>>
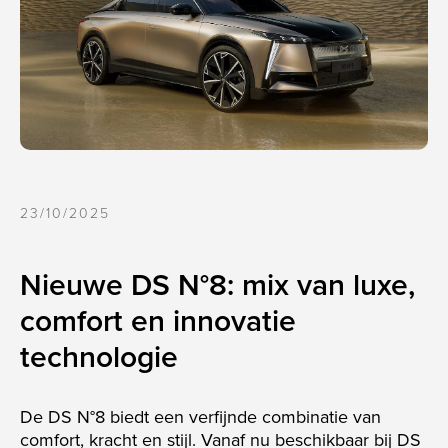
CLI
23/10/2025
Nieuwe DS N°8: mix van luxe,
comfort en innovatie
technologie
De DS N°8 biedt een verfijnde combinatie van
comfort, kracht en stijl. Vanaf nu beschikbaar bij DS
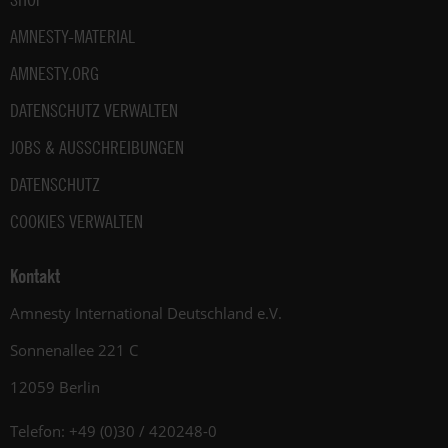
AMNESTY-MATERIAL
AMNESTY.ORG
DATENSCHUTZ VERWALTEN
JOBS & AUSSCHREIBUNGEN
DATENSCHUTZ
COOKIES VERWALTEN
Kontakt
Amnesty International Deutschland e.V.
Sonnenallee 221 C
12059 Berlin
Telefon: +49 (0)30 / 420248-0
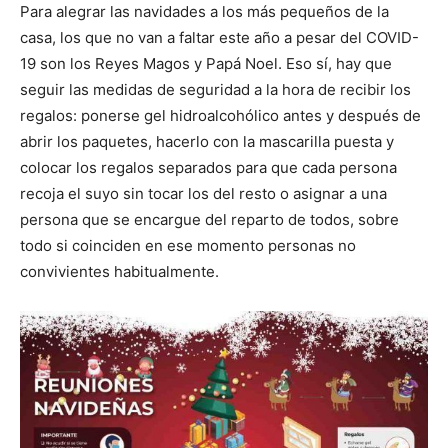
Para alegrar las navidades a los más pequeños de la
casa, los que no van a faltar este año a pesar del COVID-
19 son los Reyes Magos y Papá Noel. Eso sí, hay que
seguir las medidas de seguridad a la hora de recibir los
regalos: ponerse gel hidroalcohólico antes y después de
abrir los paquetes, hacerlo con la mascarilla puesta y
colocar los regalos separados para que cada persona
recoja el suyo sin tocar los del resto o asignar a una
persona que se encargue del reparto de todos, sobre
todo si coinciden en ese momento personas no
convivientes habitualmente.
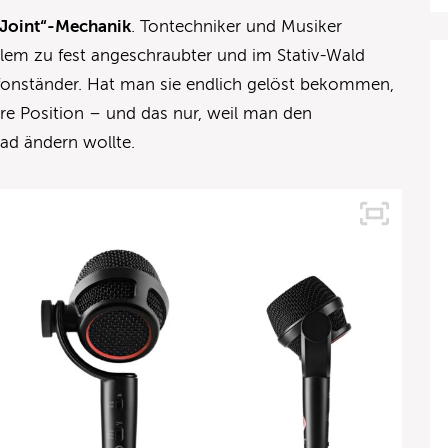
 Joint“-Mechanik
. Tontechniker und Musiker
blem zu fest angeschraubter und im Stativ-Wald
fonständer. Hat man sie endlich gelöst bekommen,
hre Position – und das nur, weil man den
ad ändern wollte.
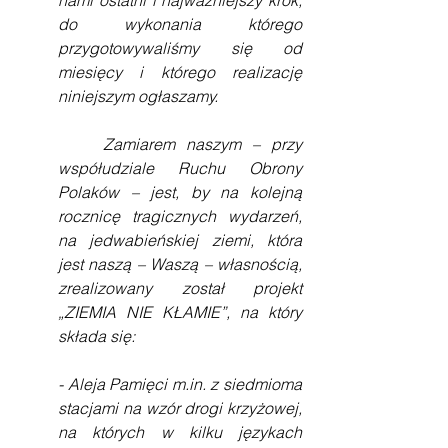
nami ostatni i najważniejszy krok, 
do wykonania którego 
przygotowywaliśmy się od 
miesięcy i którego realizację 
niniejszym ogłaszamy.
    Zamiarem naszym – przy 
współudziale Ruchu Obrony 
Polaków – jest, by na kolejną 
rocznicę tragicznych wydarzeń, 
na jedwabieńskiej ziemi, która 
jest naszą – Waszą – własnością, 
zrealizowany został projekt 
„ZIEMIA NIE KŁAMIE”, na który 
składa się:
- Aleja Pamięci m.in. z siedmioma 
stacjami na wzór drogi krzyżowej, 
na których w kilku językach 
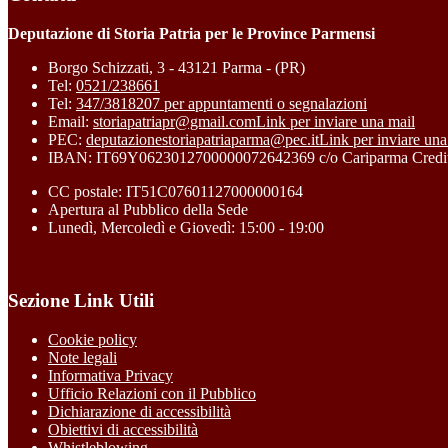
Deputazione di Storia Patria per le Province Parmensi
Borgo Schizzati, 3 - 43121 Parma - (PR)
Tel:
0521/238661
Tel:
347/3818207 per appuntamenti o segnalazioni
Email:
storiapatriapr@gmail.com
Link per inviare una mail
PEC:
deputazionestoriapatriaparma@pec.it
Link per inviare una
IBAN: IT69Y0623012700000072642369 c/o Cariparma Credit
CC postale: IT51C07601127000000164
Apertura al Pubblico della Sede
Lunedì, Mercoledì e Giovedì: 15:00 - 19:00
Sezione Link Utili
Cookie policy
Note legali
Informativa Privacy
Ufficio Relazioni con il Pubblico
Dichiarazione di accessibilità
Obiettivi di accessibilità
Whistleblowing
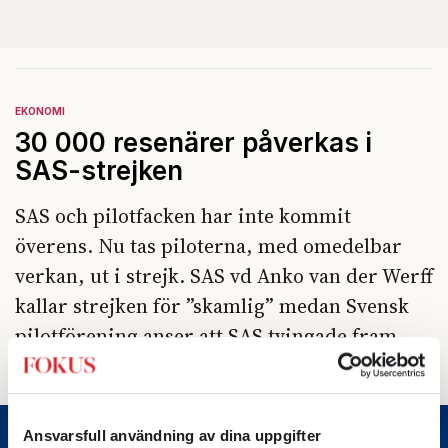
EKONOMI
30 000 resenärer påverkas i
SAS-strejken
SAS och pilotfacken har inte kommit
överens. Nu tas piloterna, med omedelbar
verkan, ut i strejk. SAS vd Anko van der Werff
kallar strejken för ”skamlig” medan Svensk
pilotförening anser att SAS tvingade fram
den.
Ansvarsfull användning av dina uppgifter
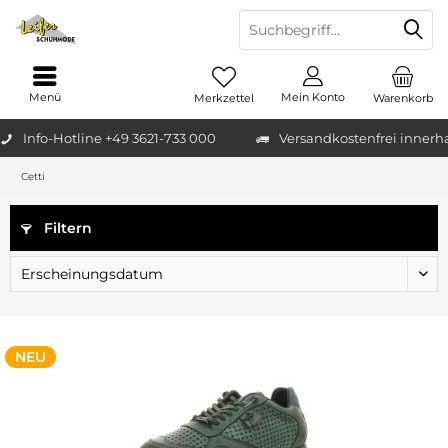
Menü
Mein Konto
Merkzettel
Warenkorb
Info-Hotline +49 3621-733 000
Versandkostenfrei innerh
Cetti
Filtern
NEU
<<
PROBLEM: Each line of the entries above that includes the string "jest" should be copied out.

ANSWER SPACE:
Polaków – jest, by na kolejną 
jest naszą – Waszą – własnością, 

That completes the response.